# WHAT YOU HAVE TO DO
Which lines below fall between the one containing "Identify the location of Accept" and the one containing "The image size is (414, 2576)."? Repeat them exactly, counting both of those lines, and add nothing else.

(Dataset entries)
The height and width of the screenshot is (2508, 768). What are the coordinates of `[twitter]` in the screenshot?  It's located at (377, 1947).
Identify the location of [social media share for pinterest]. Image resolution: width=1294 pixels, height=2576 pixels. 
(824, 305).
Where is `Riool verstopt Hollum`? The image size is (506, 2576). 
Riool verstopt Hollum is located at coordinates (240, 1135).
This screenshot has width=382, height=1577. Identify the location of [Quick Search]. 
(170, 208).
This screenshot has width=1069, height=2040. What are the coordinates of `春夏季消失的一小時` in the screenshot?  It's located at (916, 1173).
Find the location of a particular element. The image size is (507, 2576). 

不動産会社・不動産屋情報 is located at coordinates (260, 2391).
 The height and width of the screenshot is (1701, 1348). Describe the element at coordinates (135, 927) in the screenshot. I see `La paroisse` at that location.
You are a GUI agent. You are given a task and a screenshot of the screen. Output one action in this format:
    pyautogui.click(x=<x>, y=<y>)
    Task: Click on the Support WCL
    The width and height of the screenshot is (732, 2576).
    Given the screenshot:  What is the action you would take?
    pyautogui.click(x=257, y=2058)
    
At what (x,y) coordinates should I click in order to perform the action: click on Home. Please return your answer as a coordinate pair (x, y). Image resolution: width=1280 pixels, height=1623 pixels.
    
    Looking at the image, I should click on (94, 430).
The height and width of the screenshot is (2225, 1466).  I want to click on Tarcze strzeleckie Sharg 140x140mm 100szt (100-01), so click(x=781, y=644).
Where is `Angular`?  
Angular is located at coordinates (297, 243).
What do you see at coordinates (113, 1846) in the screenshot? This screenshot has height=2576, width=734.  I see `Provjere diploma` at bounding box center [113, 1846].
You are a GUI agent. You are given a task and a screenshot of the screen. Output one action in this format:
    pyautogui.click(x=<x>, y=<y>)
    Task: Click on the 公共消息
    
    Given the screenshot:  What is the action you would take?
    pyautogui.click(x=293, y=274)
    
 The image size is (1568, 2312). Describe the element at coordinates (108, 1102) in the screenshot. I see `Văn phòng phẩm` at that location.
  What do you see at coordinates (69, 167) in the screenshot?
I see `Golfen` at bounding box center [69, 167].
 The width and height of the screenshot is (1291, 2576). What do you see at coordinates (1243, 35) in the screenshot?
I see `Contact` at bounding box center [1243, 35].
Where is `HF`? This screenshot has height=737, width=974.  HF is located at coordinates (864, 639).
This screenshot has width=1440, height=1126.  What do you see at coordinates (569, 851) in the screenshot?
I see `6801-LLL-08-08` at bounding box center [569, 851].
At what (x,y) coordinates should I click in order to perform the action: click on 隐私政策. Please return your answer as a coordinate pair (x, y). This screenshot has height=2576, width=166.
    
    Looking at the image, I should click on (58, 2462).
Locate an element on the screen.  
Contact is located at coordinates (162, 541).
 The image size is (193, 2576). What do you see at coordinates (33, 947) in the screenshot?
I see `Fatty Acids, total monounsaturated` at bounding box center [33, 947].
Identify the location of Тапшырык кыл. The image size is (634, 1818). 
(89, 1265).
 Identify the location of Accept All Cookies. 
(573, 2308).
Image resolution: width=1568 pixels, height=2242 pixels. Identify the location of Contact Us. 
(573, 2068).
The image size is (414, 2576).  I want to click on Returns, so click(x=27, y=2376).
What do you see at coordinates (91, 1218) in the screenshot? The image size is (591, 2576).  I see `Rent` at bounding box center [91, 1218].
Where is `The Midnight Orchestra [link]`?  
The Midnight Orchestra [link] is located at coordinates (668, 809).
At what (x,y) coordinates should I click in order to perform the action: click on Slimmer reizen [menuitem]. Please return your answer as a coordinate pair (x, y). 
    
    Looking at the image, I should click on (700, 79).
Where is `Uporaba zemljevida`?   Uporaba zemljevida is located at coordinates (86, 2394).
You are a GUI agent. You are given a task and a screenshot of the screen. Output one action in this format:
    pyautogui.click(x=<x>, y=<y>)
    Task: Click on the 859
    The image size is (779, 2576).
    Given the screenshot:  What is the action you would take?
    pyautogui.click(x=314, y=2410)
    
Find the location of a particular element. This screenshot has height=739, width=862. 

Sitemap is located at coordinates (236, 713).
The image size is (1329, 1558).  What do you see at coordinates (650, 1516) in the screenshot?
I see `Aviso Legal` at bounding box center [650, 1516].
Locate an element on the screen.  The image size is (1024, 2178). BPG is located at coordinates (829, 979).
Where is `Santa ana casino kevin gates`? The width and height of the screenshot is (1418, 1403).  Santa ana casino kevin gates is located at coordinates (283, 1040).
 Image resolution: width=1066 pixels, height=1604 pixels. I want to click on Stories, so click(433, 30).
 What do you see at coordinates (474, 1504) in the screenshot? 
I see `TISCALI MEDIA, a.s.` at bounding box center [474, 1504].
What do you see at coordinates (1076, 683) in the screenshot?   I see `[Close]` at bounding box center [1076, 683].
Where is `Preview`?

# ANSWER TO THE EXERCISE
 Identify the location of Accept All Cookies. 
(573, 2308).
Image resolution: width=1568 pixels, height=2242 pixels. Identify the location of Contact Us. 
(573, 2068).
The image size is (414, 2576).  I want to click on Returns, so click(x=27, y=2376).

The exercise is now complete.